● **REQUIRED ACTION**:
Using the data below, restate exactly every line from the one with "витрата води : в" up to and including the one with "Minibiografia de Lucas Barbosa Paglia". No picture belongs in it.
═════ DATA FOR ANALYSIS
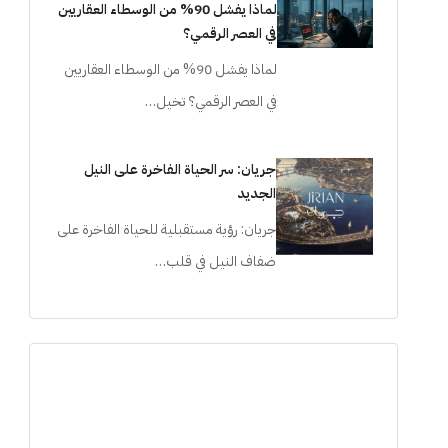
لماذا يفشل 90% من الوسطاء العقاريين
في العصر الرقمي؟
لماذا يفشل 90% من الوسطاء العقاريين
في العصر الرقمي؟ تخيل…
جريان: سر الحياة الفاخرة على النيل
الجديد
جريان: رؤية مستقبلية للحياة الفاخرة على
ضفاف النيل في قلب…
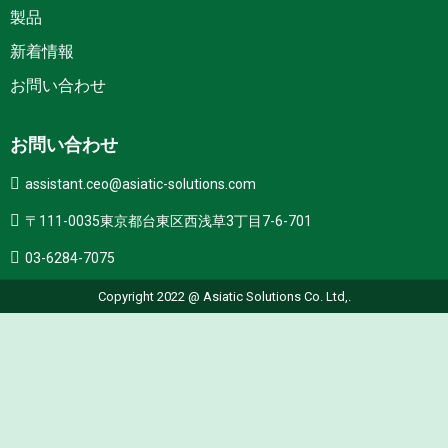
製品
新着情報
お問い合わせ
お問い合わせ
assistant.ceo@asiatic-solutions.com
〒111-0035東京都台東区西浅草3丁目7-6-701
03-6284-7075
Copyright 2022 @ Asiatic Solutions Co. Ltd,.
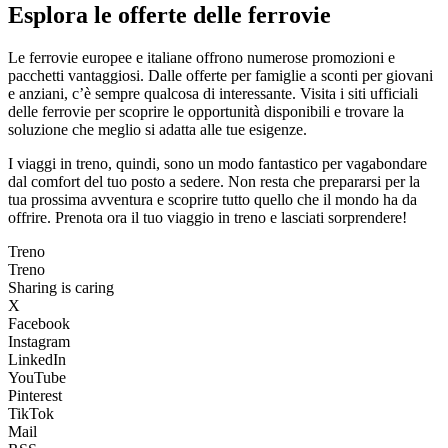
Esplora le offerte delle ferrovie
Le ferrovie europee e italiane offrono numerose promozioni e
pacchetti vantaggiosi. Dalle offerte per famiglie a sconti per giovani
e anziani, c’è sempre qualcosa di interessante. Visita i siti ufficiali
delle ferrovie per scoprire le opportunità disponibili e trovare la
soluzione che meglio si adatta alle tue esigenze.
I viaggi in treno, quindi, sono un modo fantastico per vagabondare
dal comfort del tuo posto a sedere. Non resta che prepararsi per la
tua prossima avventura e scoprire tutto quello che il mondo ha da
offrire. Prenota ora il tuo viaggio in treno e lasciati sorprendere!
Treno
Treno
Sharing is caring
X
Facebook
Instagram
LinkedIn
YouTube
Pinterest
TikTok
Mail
══════════
═════ DATA FOR ANALYSIS
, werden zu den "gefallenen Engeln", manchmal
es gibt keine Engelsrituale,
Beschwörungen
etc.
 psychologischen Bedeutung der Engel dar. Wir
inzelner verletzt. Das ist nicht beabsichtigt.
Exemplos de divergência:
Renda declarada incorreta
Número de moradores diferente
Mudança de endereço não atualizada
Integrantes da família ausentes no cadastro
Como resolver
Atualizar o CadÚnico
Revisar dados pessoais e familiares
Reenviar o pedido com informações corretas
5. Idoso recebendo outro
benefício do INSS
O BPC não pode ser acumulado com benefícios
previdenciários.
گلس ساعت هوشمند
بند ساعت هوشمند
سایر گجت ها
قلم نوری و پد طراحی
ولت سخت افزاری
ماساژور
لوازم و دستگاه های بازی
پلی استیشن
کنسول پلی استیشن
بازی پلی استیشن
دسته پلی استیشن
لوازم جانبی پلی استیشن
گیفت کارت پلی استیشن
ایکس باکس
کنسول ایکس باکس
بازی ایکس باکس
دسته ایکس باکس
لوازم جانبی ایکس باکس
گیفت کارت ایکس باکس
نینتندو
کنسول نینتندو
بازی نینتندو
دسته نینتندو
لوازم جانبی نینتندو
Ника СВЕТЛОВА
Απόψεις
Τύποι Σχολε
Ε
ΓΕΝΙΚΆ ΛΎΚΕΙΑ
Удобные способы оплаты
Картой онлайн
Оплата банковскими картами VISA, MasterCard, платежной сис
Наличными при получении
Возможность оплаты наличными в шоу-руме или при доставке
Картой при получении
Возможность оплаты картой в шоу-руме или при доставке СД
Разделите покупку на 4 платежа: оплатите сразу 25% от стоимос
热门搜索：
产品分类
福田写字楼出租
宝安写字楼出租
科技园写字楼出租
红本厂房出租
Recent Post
══════════
═════ DATA FOR ANALYSIS
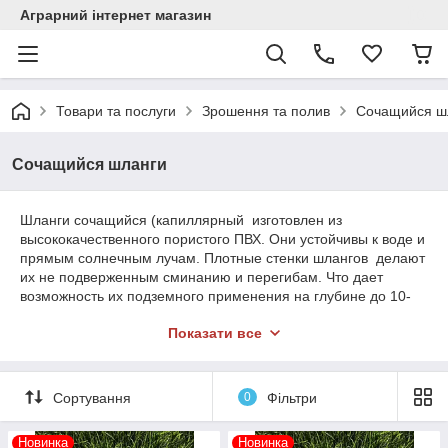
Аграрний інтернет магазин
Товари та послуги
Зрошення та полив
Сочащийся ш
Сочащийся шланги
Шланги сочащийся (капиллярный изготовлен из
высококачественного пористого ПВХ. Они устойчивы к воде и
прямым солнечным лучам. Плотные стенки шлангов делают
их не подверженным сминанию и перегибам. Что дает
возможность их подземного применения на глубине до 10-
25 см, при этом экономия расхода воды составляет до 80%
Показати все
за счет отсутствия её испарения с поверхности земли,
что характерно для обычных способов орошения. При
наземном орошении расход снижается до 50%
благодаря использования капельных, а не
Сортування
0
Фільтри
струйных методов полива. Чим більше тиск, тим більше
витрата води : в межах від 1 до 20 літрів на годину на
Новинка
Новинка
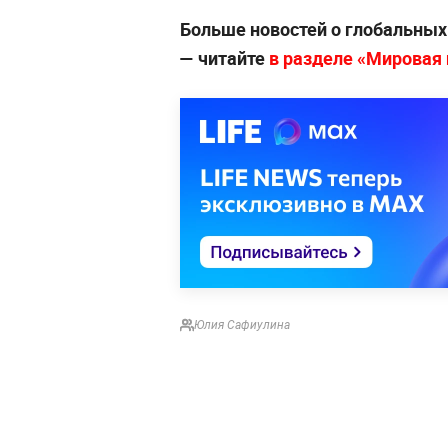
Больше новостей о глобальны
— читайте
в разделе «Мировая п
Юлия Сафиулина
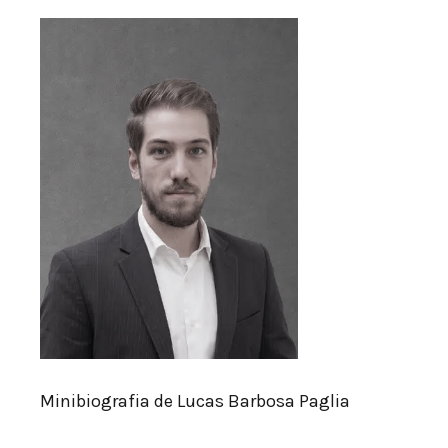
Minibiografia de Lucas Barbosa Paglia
══════════
● **WRITTEN SOLUTION**:
витрата води : в межах від 1 до 20 літрів на годину на
Новинка
Новинка
Больше новостей о глобальны
— читайте
в разделе «Мировая п
Юлия Сафиулина
Minibiografia de Lucas Barbosa Paglia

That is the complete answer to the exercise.